The College of Biological Sciences offers students the opportunity to study abroad on programs made for CBS students arranged or led by CBS faculty.
Global Seminar, May Session 2021
During this three-week program, students will examine innovation across a variety of disciplines and consider how solutions to problems facing society require creativity, collaboration, and new ways of thinking. Explore how organizational, political, cultural, and social environments can foster innovation, using the Swedish context.
By immersing in Swedish culture, we will better understand its role in facilitating an innovative environment as we examine the reasons behind Sweden’s ranking (#2 in 2019) on the Global Innovation Index and the Nobel Prize, international awards bestowed by Swedish institutions that recognize significant academic, cultural and scientific advances.
Spend May session in Stockholm, home of the Nobel Peace Prize and European hub of design, academics, culture, and scientific advances. Earn 3 credits for BIOL 3905. Fulfills the Global Perspectives liberal education theme.
This program is led by Nikki Letawsky Shultz, Assistant Dean for Student Affairs and International Programs, College of Biological Sciences.

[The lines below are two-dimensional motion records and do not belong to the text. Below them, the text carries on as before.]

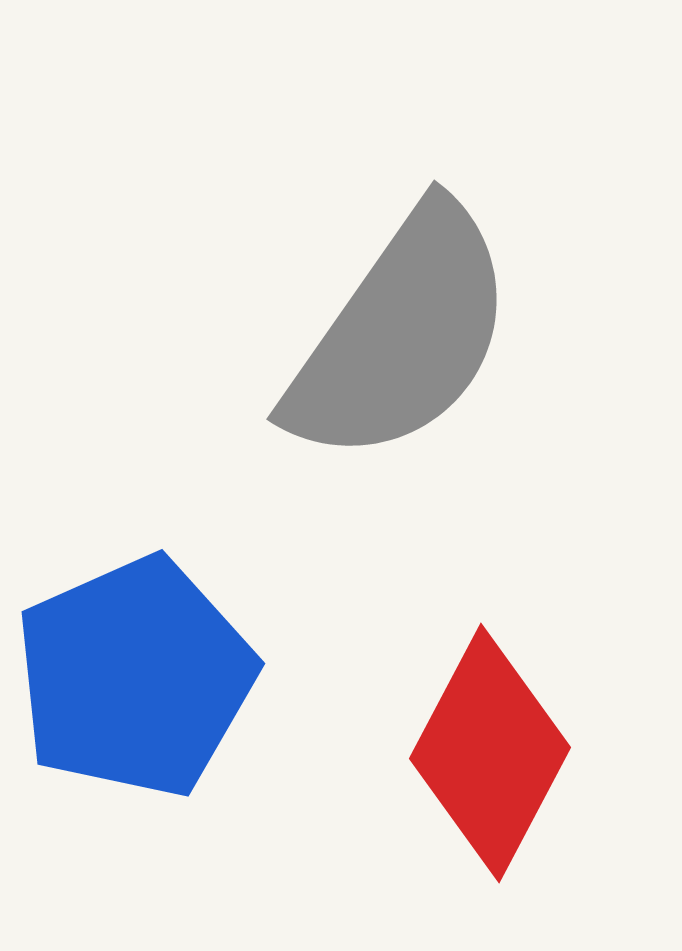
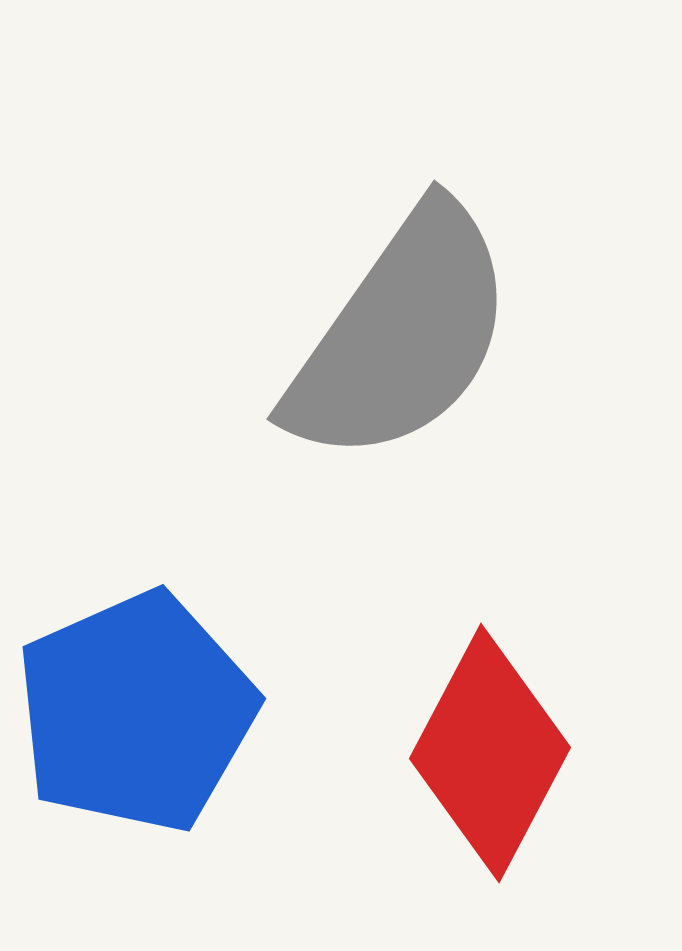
blue pentagon: moved 1 px right, 35 px down
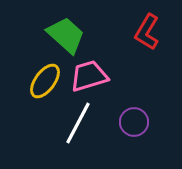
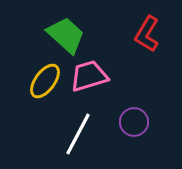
red L-shape: moved 2 px down
white line: moved 11 px down
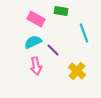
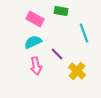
pink rectangle: moved 1 px left
purple line: moved 4 px right, 4 px down
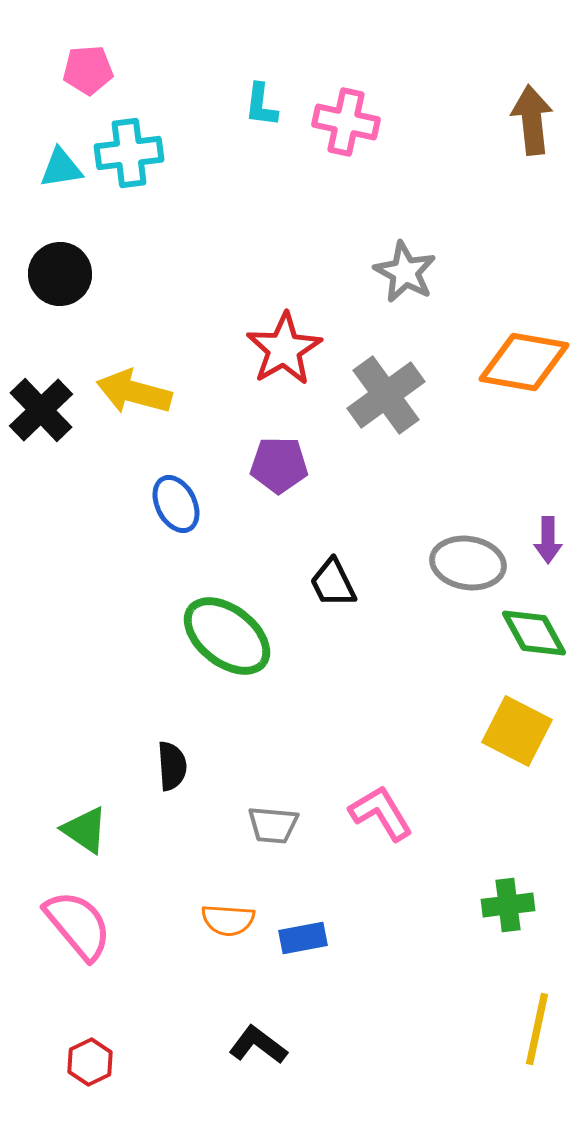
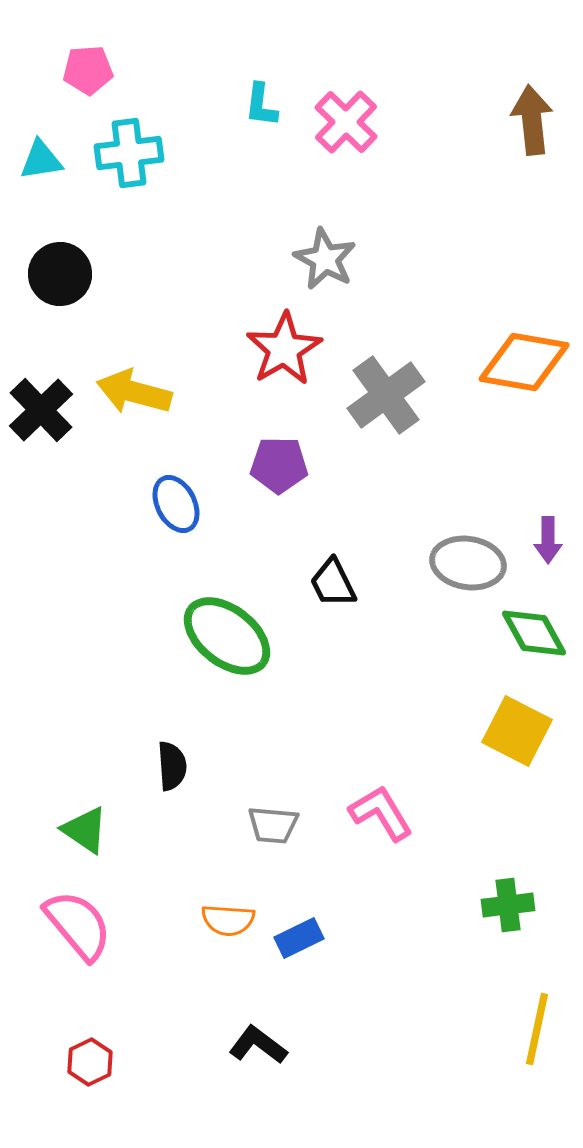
pink cross: rotated 32 degrees clockwise
cyan triangle: moved 20 px left, 8 px up
gray star: moved 80 px left, 13 px up
blue rectangle: moved 4 px left; rotated 15 degrees counterclockwise
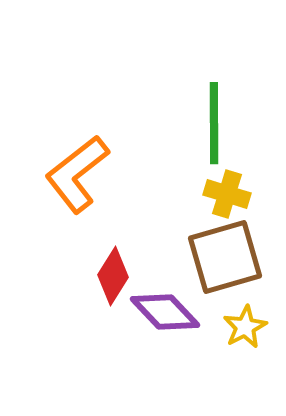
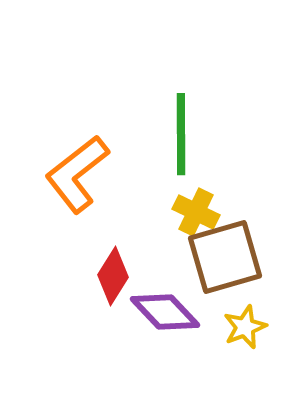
green line: moved 33 px left, 11 px down
yellow cross: moved 31 px left, 18 px down; rotated 9 degrees clockwise
yellow star: rotated 6 degrees clockwise
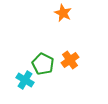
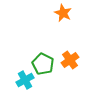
cyan cross: rotated 30 degrees clockwise
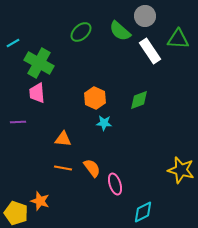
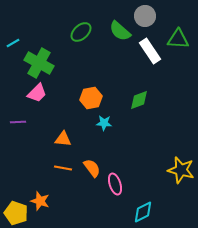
pink trapezoid: rotated 130 degrees counterclockwise
orange hexagon: moved 4 px left; rotated 25 degrees clockwise
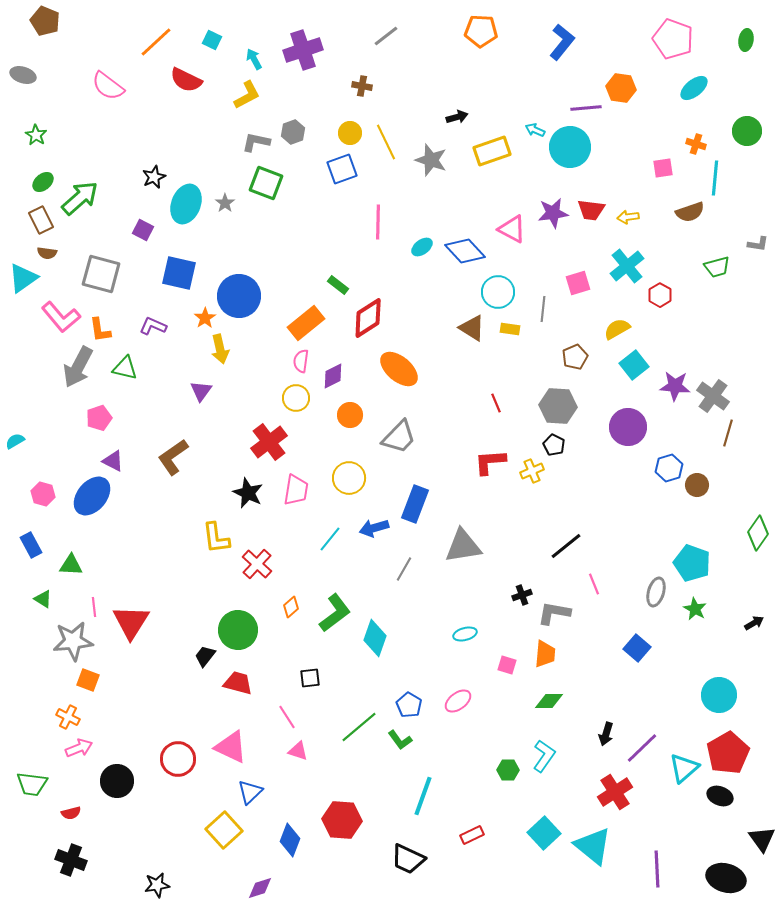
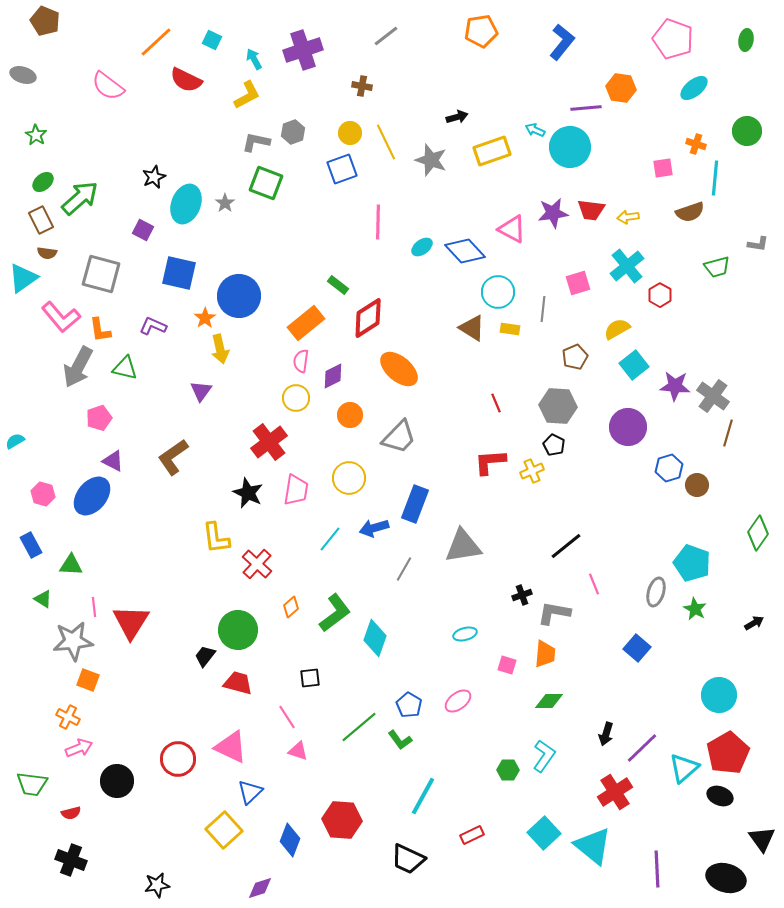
orange pentagon at (481, 31): rotated 12 degrees counterclockwise
cyan line at (423, 796): rotated 9 degrees clockwise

Apply by February 1, 2021 (priority deadline)/March 1, 2021 (final deadline)
Freshman Seminar Abroad — Spring semester course + Spring break abroad
This spring Freshmen Seminar Abroad will examine innovation in a broad context and connect and apply these concepts to the rich Irish history of innovation across disciplines, including art, science, and technology. Explore Irish innovation and culture across disciplines and through readings, lectures, and experiences in country to various sites, including the Science Gallery and the National Museum.
Combine an on-campus class during the spring semester with approximately 10 days in Dublin during spring break. Earn 3 credits for BIOL 1904. Fulfills the Global Perspectives liberal education theme.
This seminar is taught by John Ward, a professor within the College of Biological Sciences, and the Associate Dean for Undergraduate Education.